届かぬ君へ
エルへ
久しぶり。元気か?
俺はどうにか元気にやってる。
戦も落ち着いて、やっと手紙を出すことができた。
だから、ずっといえなかったことをいうよ。
俺は知っての通り隣国の王子だ。
だけど、俺の国は正直危険だった。命狙われることなんて日常茶飯事のことだ。
そこで、今一番平和だと言われているエルのいる国で過ごすことになったんだ。
もちろん俺が王子だっていうのは極秘事項だからエルにいうことはできなかった。
本当にごめん。
だけど、その他でお前に嘘ついたことはないんだ。
それだけは信じて欲しい。
俺にとってはエルは唯一の友達だった。
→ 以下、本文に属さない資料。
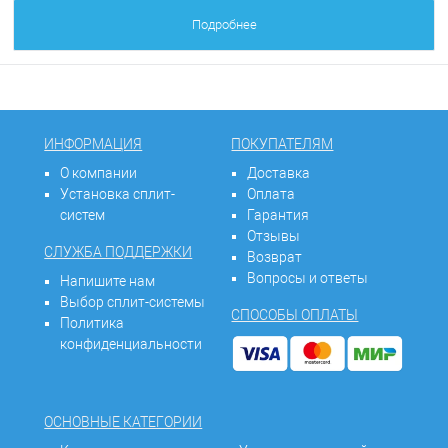
Подробнее
ИНФОРМАЦИЯ
ПОКУПАТЕЛЯМ
О компании
Доставка
Установка сплит-
Оплата
систем
Гарантия
Отзывы
СЛУЖБА ПОДДЕРЖКИ
Возврат
Вопросы и ответы
Напишите нам
Выбор сплит-системы
СПОСОБЫ ОПЛАТЫ
Политика
конфиденциальности
ОСНОВНЫЕ КАТЕГОРИИ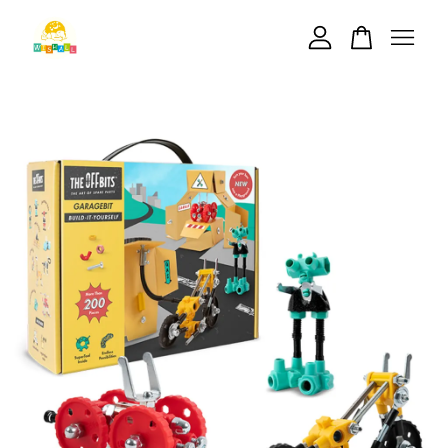
您的購物車目前還是空的。
繼續購物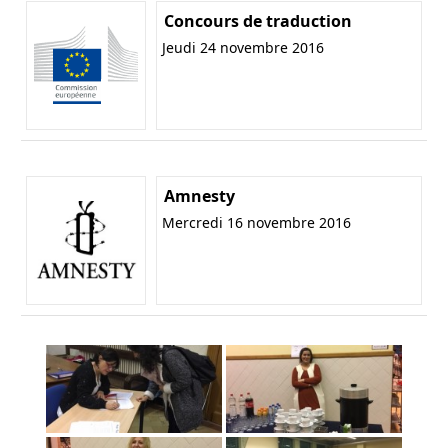
Concours de traduction
Jeudi 24 novembre 2016
Amnesty
Mercredi 16 novembre 2016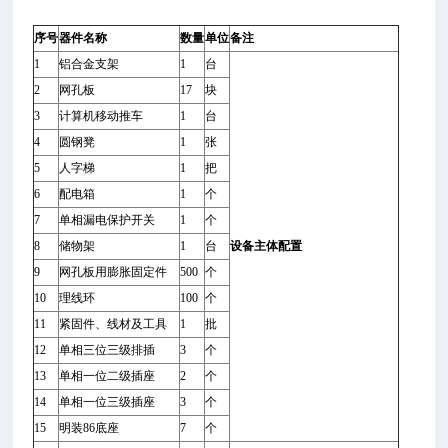
序号
器件名称
数量
单位
备注
1
铝合金支架
1
台
2
网孔板
17
块
3
计算机移动推车
1
台
4
圆钢凳
1
张
5
人字梯
1
把
6
配电箱
1
个
7
单相漏电保护开关
1
个
8
储物架
1
台
设备主体配置
9
网孔板用膨胀固定件
500
个
10
理线环
100
个
11
紧固件、线材及工具
1
批
12
单相三位三级排插
3
个
13
单相一位二级插座
2
个
14
单相一位三级插座
3
个
15
明装86底座
7
个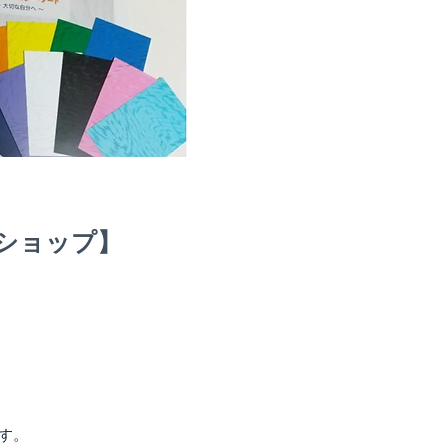
ショップ】
す。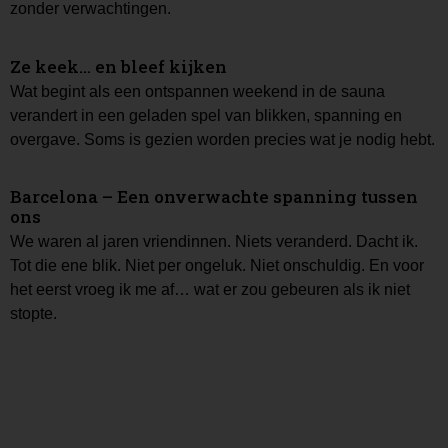
zonder verwachtingen.
Ze keek… en bleef kijken
Wat begint als een ontspannen weekend in de sauna
verandert in een geladen spel van blikken, spanning en
overgave. Soms is gezien worden precies wat je nodig hebt.
Barcelona – Een onverwachte spanning tussen
ons
We waren al jaren vriendinnen. Niets veranderd. Dacht ik.
Tot die ene blik. Niet per ongeluk. Niet onschuldig. En voor
het eerst vroeg ik me af… wat er zou gebeuren als ik niet
stopte.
親友だった。
本当に…お前に隠し事なんかしたくなかったよ。
姫との婚姻の話が出たのも偶然だ。
まさか、お前が惚れている人と結婚するなんて思ってなかったし。
そうそう、姫はお前のこと覚えてたぞ。
あれから元気になったって言うと喜んでた。
心の綺麗な人というのはこういうことをいうんだなって思ったよ。
戦のことだけど、もう安心していいぞ。
落ち着いたって最初に書いたように、そっちに被害がいくことはないだろう。
もちろん、姫も子どもも守っていくから安心しろ!!
これから、きっと会うことは出来ないだろう。
だけど、どうしてもいっておきたかったんだ。
謝りたくて、お礼いいたくて、ガラじゃないけど、手紙をだした。
笑うなよ?
俺はお前に会えてよかった。
ありがとな。
ディオ
「ふぅ」
やっと書き終えた。
ずっと出せずにいた手紙を。
エルと共にいた頃は楽しくて、王子ってことを忘れられたのに、今ではそんなこといってられない。
「あーあ…」
後ろのベッドでは幸せそうに姫が寝ていた。
「ごめんな…」
姫にたいして謝る。
好きでもないのに結婚して。
君を本気で愛せなくて。
だけど、それを彼女にいうことはない。
もちろん、彼女のことは嫌いじゃない。
守りたいとは思うけど、俺が好きなのは
エル
だったんだ。
「エル…」
自分もエルも男だからこんな感情おかしいのはわかってる。
でも、本気で好きだった。
愛していた。
だから守る。
エルが好きだからエルの国を。
エルが好きだからエルの好きな人を。
結婚式の時に、全てを許してくれるといった。
俺を信じてくれるといった。
それが嬉しくて、切なくてたまらなかった。
決して顔に出さないようにこたえて、それ以来エルにはあっていない。
きっと、あいつのことだから、この手紙に返事はこないだろう。
出したとしても、俺の手まで届かないだろう。
そして、俺の本当の想いも一生届かないだろう。
それでいい。
君を守ることができるならそれでいい。
エルの幸せを願って、封をとじた。